O sócio da Rota, Paulo Carletto, e sua advogada, Ana Luzia Velanes, foram liberados por volta das 17h de ontem após serem ouvidos em Salvador, para onde se deslocaram no helicóptero da própria empresa de transportes da família.

A intenção da polícia foi averiguar se Paulo Carletto e de Ana Luzia Velanes foram vítimas de uma suposta extorsão comandada pelo ex-diretor da Agência Estadual de ex-diretor da Agência Estadual de Regulação de Serviços Públicos de Energia, Transportes e Comunicação da Bahia (Agerba), Lomanto Netto e de fiscais. Lomanto é acusado de corrupção ativa, enquanto os donos de empresas são classificados como corruptores.

A operação ganhou fortes reflexos na política baiana e também na eleição da OAB-Itabuna, já que Ana Luzia é candidata a secretária-adjunta da Ordem. Antônio Lomanto Netto é peemedebista e por 32 meses comandou a Agerba. De lá, saiu apenas em agosto desde ano, quando o PMDB de Geddel Vieira Lima rompeu com o governo do petista Jaques Wagner.

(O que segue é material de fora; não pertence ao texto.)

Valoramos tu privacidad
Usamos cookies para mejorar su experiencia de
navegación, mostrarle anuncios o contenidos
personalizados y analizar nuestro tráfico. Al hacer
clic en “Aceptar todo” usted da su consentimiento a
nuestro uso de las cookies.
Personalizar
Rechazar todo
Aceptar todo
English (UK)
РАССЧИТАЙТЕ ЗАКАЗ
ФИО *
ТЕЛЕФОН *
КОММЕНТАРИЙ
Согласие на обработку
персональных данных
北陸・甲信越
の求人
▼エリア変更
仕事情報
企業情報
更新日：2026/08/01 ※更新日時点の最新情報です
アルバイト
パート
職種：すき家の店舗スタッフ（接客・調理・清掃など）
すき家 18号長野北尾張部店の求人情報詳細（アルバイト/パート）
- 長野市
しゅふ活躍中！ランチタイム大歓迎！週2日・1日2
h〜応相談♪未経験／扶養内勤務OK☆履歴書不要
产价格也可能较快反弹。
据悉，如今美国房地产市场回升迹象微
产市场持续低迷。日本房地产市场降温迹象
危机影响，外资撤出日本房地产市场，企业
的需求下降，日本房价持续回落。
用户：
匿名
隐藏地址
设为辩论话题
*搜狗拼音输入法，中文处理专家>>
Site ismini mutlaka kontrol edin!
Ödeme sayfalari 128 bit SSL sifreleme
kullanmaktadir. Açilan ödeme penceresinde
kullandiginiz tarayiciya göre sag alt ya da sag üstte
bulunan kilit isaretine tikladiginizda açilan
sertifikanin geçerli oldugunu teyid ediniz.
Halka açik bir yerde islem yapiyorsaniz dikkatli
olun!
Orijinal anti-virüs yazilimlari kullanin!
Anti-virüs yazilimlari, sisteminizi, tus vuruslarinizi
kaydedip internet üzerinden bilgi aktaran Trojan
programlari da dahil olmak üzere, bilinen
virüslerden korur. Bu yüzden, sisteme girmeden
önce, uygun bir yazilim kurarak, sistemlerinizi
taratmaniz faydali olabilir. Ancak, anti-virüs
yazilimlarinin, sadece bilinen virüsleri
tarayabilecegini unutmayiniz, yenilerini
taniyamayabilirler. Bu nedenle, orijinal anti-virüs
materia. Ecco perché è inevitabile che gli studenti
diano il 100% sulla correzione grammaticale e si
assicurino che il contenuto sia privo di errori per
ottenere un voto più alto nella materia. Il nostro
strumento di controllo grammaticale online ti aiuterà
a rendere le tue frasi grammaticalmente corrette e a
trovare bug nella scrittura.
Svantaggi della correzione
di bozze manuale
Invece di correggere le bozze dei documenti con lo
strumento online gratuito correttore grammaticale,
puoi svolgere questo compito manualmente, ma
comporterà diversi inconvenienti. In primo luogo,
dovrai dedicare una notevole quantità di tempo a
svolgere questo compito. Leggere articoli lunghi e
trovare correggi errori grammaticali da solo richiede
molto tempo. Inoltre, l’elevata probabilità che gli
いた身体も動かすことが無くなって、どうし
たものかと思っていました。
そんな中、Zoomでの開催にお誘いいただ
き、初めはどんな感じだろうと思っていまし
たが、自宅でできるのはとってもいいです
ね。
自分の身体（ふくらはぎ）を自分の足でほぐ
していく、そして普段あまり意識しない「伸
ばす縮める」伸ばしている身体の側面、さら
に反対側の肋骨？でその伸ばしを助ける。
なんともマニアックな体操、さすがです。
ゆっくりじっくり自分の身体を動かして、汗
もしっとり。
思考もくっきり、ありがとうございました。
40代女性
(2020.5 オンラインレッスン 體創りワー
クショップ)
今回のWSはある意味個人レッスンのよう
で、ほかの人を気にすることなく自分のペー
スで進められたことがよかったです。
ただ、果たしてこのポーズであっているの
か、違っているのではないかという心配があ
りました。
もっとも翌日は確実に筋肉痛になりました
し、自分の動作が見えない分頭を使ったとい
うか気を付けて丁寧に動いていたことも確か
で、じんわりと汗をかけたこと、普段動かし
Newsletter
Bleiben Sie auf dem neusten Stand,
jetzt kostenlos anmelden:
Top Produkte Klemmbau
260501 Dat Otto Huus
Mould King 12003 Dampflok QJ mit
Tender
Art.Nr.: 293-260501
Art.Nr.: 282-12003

Comenta-se que a operação tem motivação meramente política. A intenção seria prejudicar a candidatura do ministro Geddel Vieira Lima ao governo da Bahia. Lomanto é aliado histórico do peemedebista. Paulo seria vítima de uma guerra entre o PT e o PMDB e por isso foi intimado como testemunha.

Por telefone, Paulo Carletto disse ao Tabloide On Line que está tranquilo sobre os fatos e que considera o procedimento arbitrário. “Quem não deve não teme”, disse. No final da tarde de ontem, ao vivo na TV Assembléia, o líder do governo Wagner, deputado Waldenor Pereira (PT), solidarizou-se com o empresário.